## GOAL OF THE EXERCISE
Reading through the lines below, count those that include the string "canvas"; the answer is that number and nothing else.

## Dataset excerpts
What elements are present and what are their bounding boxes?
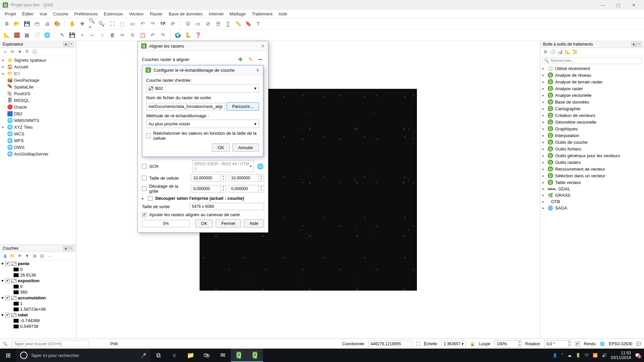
explorer-item[interactable]: ▸🏠Accueil: [0, 63, 76, 70]
notification-icon[interactable]: 💬2: [635, 353, 640, 358]
close-button[interactable]: ✕: [626, 0, 641, 10]
crs-icon[interactable]: 🌐: [600, 342, 605, 346]
add-raster-icon[interactable]: 🟫: [13, 31, 21, 39]
processing-item[interactable]: ▸QOutils fichiers: [540, 145, 644, 152]
zoom-last-icon[interactable]: ↶: [139, 20, 147, 28]
save-edits-icon[interactable]: 💾: [68, 31, 76, 39]
text-annotation-icon[interactable]: T: [254, 20, 262, 28]
cell-y-input[interactable]: ▲▼: [229, 174, 264, 182]
filter-icon[interactable]: ▼: [17, 49, 23, 55]
extents-icon[interactable]: ⛶: [416, 342, 420, 346]
add-layer-icon[interactable]: ✚: [236, 56, 244, 63]
processing-item[interactable]: ▸OTB: [540, 198, 644, 205]
processing-item[interactable]: ▸QBase de données: [540, 99, 644, 105]
clip-checkbox[interactable]: [148, 196, 153, 201]
layer-item[interactable]: ▾✔ndwi: [0, 312, 76, 318]
offset-y-input[interactable]: ▲▼: [229, 185, 264, 192]
minimize-button[interactable]: —: [595, 0, 610, 10]
zoom-layer-icon[interactable]: ▭: [128, 20, 137, 28]
menu-couche[interactable]: Couche: [51, 11, 71, 17]
cancel-button[interactable]: Annuler: [232, 143, 259, 152]
people-icon[interactable]: 👤: [552, 353, 557, 358]
new-map-view-icon[interactable]: 🗺: [159, 20, 167, 28]
explorer-item[interactable]: ▸🌐XYZ Tiles: [0, 124, 76, 130]
explorer-item[interactable]: ▸📁C:\: [0, 70, 76, 77]
add-vector-icon[interactable]: 📐: [3, 31, 11, 39]
processing-item[interactable]: ▸QAnalyse raster: [540, 85, 644, 92]
explorer-item[interactable]: ▸⭐Signets spatiaux: [0, 57, 76, 63]
volume-icon[interactable]: 🔊: [602, 353, 607, 358]
close-button[interactable]: Fermer: [216, 219, 241, 228]
explorer-item[interactable]: 📦GeoPackage: [0, 77, 76, 83]
browse-button[interactable]: Parcourir...: [226, 102, 259, 111]
offset-checkbox[interactable]: [142, 186, 147, 191]
add-canvas-checkbox[interactable]: ✔: [142, 213, 147, 217]
scr-combo[interactable]: EPSG:32630 - WGS 84 / UTM z ▾: [192, 160, 254, 172]
menu-base de données[interactable]: Base de données: [166, 11, 205, 17]
cellsize-checkbox[interactable]: [142, 176, 147, 180]
security-icon[interactable]: 🛡: [585, 353, 589, 358]
plugin-help-icon[interactable]: ❓: [194, 31, 202, 39]
zoom-in-icon[interactable]: 🔍+: [88, 20, 96, 28]
model-icon[interactable]: 📐: [565, 49, 571, 55]
properties-icon[interactable]: ⓘ: [32, 49, 38, 55]
map-canvas[interactable]: Q Aligner les rasters ✕ Couches raster à…: [76, 41, 540, 339]
processing-item[interactable]: ▸QTable vecteur: [540, 179, 644, 186]
taskbar-clock[interactable]: 11:53 03/11/2019: [611, 351, 631, 360]
undo-icon[interactable]: ↶: [149, 31, 157, 39]
layer-item[interactable]: ▾✔pente: [0, 261, 76, 266]
input-layer-combo[interactable]: B02 ▾: [146, 84, 259, 93]
processing-tree[interactable]: ▸🕓Utilisé récemment▸QAnalyse de réseau▸Q…: [540, 65, 644, 339]
filter-legend-icon[interactable]: ▼: [24, 253, 30, 259]
processing-item[interactable]: ▸🕓Utilisé récemment: [540, 65, 644, 72]
offset-x-input[interactable]: ▲▼: [191, 185, 226, 192]
paste-icon[interactable]: 📋: [139, 31, 147, 39]
refresh-icon[interactable]: ⟳: [9, 49, 15, 55]
render-checkbox[interactable]: ✔: [575, 342, 580, 346]
processing-item[interactable]: ▸🌀SAGA: [540, 205, 644, 211]
store-icon[interactable]: 🛍: [199, 349, 215, 362]
mic-icon[interactable]: 🎤: [141, 353, 146, 358]
zoom-out-icon[interactable]: 🔍-: [98, 20, 106, 28]
expand-icon[interactable]: ▸: [142, 196, 145, 201]
processing-item[interactable]: ▸QAnalyse de terrain raster: [540, 78, 644, 85]
panel-undock-icon[interactable]: ▣: [63, 246, 68, 251]
history-icon[interactable]: 🕓: [550, 49, 556, 55]
explorer-item[interactable]: 🌐ArcGisMapServer: [0, 150, 76, 157]
explorer-item[interactable]: 🗄MSSQL: [0, 97, 76, 104]
scale-combo[interactable]: 1:363657▾: [441, 341, 466, 347]
panel-undock-icon[interactable]: ▣: [631, 42, 636, 47]
measure-icon[interactable]: 📏: [234, 20, 242, 28]
panel-close-icon[interactable]: ✕: [69, 246, 73, 251]
add-group-icon[interactable]: 📁: [9, 253, 15, 259]
script-icon[interactable]: 📜: [572, 49, 578, 55]
zoom-selection-icon[interactable]: ⬚: [118, 20, 126, 28]
add-csv-icon[interactable]: 📄: [33, 31, 41, 39]
explorer-item[interactable]: 🌐WCS: [0, 130, 76, 137]
menu-aide[interactable]: Aide: [276, 11, 290, 17]
layer-style-icon[interactable]: 💧: [2, 253, 8, 259]
panel-undock-icon[interactable]: ▣: [63, 42, 68, 47]
bookmark-icon[interactable]: 🔖: [244, 20, 252, 28]
lock-icon[interactable]: 🔒: [470, 342, 475, 346]
plugin-python-icon[interactable]: 🐍: [184, 31, 192, 39]
field-calc-icon[interactable]: ∑: [224, 20, 232, 28]
delete-selected-icon[interactable]: 🗑: [108, 31, 116, 39]
explorer-item[interactable]: 🔴Oracle: [0, 104, 76, 110]
add-wms-icon[interactable]: 🌐: [43, 31, 51, 39]
collapse-all-icon[interactable]: ⊟: [39, 253, 45, 259]
add-feature-icon[interactable]: ＋: [78, 31, 86, 39]
style-manager-icon[interactable]: 🎨: [53, 20, 61, 28]
explorer-item[interactable]: 🌐WFS: [0, 137, 76, 144]
processing-item[interactable]: ▸QCartographie: [540, 105, 644, 112]
coord-input[interactable]: [368, 341, 412, 347]
rescale-checkbox[interactable]: [146, 133, 151, 138]
edit-layer-icon[interactable]: ✎: [247, 56, 254, 63]
wifi-icon[interactable]: 📶: [593, 353, 598, 358]
menu-traitement[interactable]: Traitement: [249, 11, 275, 17]
battery-icon[interactable]: 🔋: [576, 353, 581, 358]
file-explorer-icon[interactable]: 📁: [182, 349, 199, 362]
manage-visibility-icon[interactable]: 👁: [17, 253, 23, 259]
onedrive-icon[interactable]: ☁: [568, 353, 572, 358]
outsize-input[interactable]: [190, 203, 264, 210]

## SOLUTION
2